Largest of the four great apes, the gorilla is a shy, gentle, peaceful animal.



There is no special breeding season and gorillas may mate at any time of the year. It is not always the lead male in a group who mates with the females in his group; sometimes a wandering male who has joined a group for a while mates with a female in it. He may take a female with him when he leaves, to form a new group.

A female is ready to breed when she is 6 - 7 years old and she usually has a baby about every four years. Infant mortality is quite high and about 40 - 50 per cent of the young die in infancy. Therefore, a female probably produces a baby more frequently than once every four years.
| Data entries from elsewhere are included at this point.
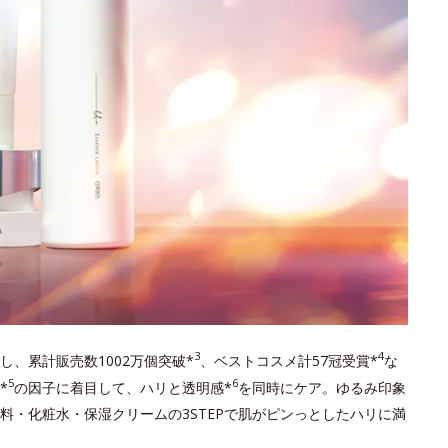
3
4
し、累計販売数1002万個突破*
、ベストコスメ計57冠受賞*
な
5
6
*
の因子に着目して、ハリと透明感*
を同時にケア。ゆるみ印象
料・化粧水・保湿クリームの3STEPで肌がピンっとしたハリに満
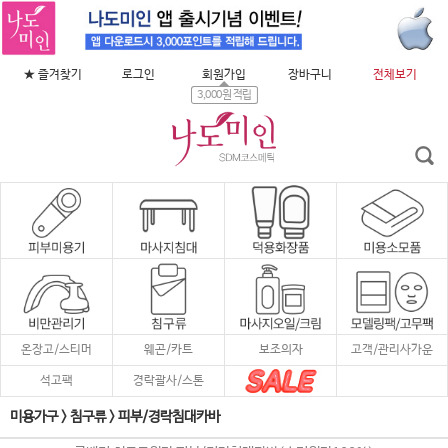
★ 즐겨찾기
로그인
회원가입
장바구니
전체보기
3,000원 적립
온장고/스티머
웨곤/카트
보조의자
고객/관리사가운
석고팩
경락괄사/스톤
미용가구
>
침구류
>
피부/경락침대카바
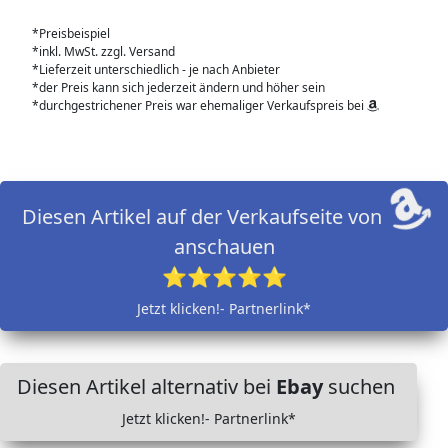
*Preisbeispiel
*inkl. MwSt. zzgl. Versand
*Lieferzeit unterschiedlich - je nach Anbieter
*der Preis kann sich jederzeit ändern und höher sein
*durchgestrichener Preis war ehemaliger Verkaufspreis bei
Diesen Artikel auf der Verkaufseite von
anschauen
⭐⭐⭐⭐⭐
Jetzt klicken!- Partnerlink*
Diesen Artikel alternativ bei
Ebay
suchen
Jetzt klicken!- Partnerlink*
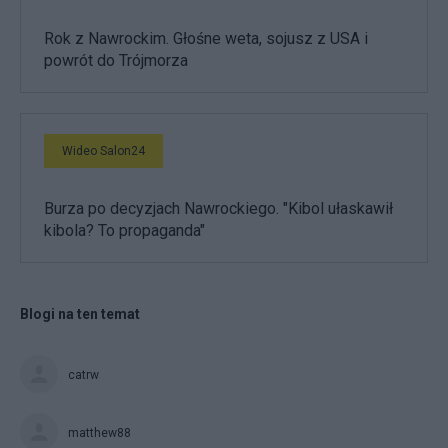
Rok z Nawrockim. Głośne weta, sojusz z USA i
powrót do Trójmorza
Wideo Salon24
Burza po decyzjach Nawrockiego. "Kibol ułaskawił
kibola? To propaganda"
Blogi na ten temat
catrw
matthew88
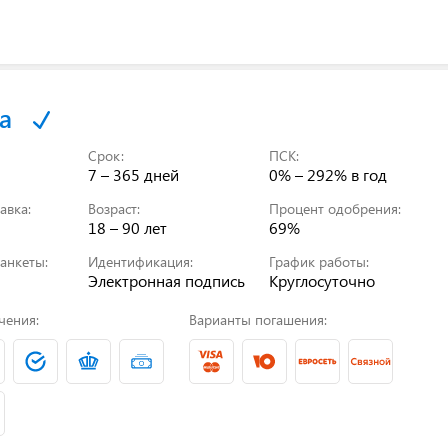
а
Срок:
ПСК:
7 – 365 дней
0% – 292%
в год
авка:
Возраст:
Процент одобрения:
18 – 90 лет
69%
анкеты:
Идентификация:
График работы:
Электронная подпись
Круглосуточно
чения:
Варианты погашения:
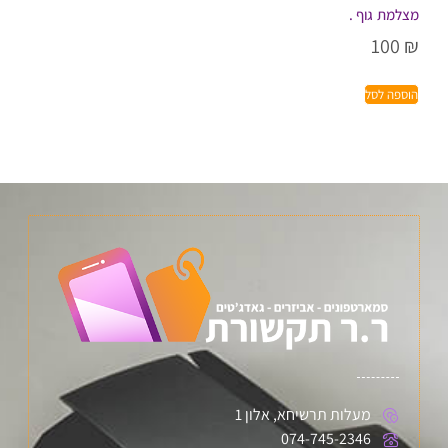
מצלמת גוף .
100
₪
הוספה לסל
מעלות תרשיחא, אלון 1
074-745-2346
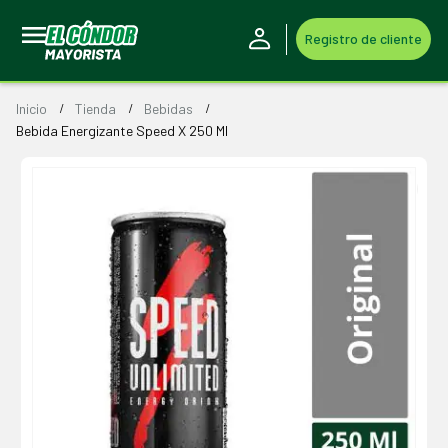
Registro de cliente
Inicio
Tienda
Bebidas
Bebida Energizante Speed X 250 Ml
Gestation (the time between conception and birth) is 251 - 295 days, a little shorter than in the human. The baby gorilla weighs about 1.98kg, just about half the normal weight of a human baby at birth. However, the baby gorilla develops twice as fast, crawling in 9 weeks and walking upright for a few steps at 35 - 40 weeks. Most babies are weaned after 8 months but some continue to suckle for up to 20 months. Gorilla parents protect their offspring at all times, so the young apes are able to spend their 'childhood' eating, sleeping and playing.

A youngster stays with its mother for about three years. Females stay in the group but males wander off to live a mainly solitary life, becoming sexually mature at 8 - 9 years, but they do not reach full size until they are 12 - 14 years old.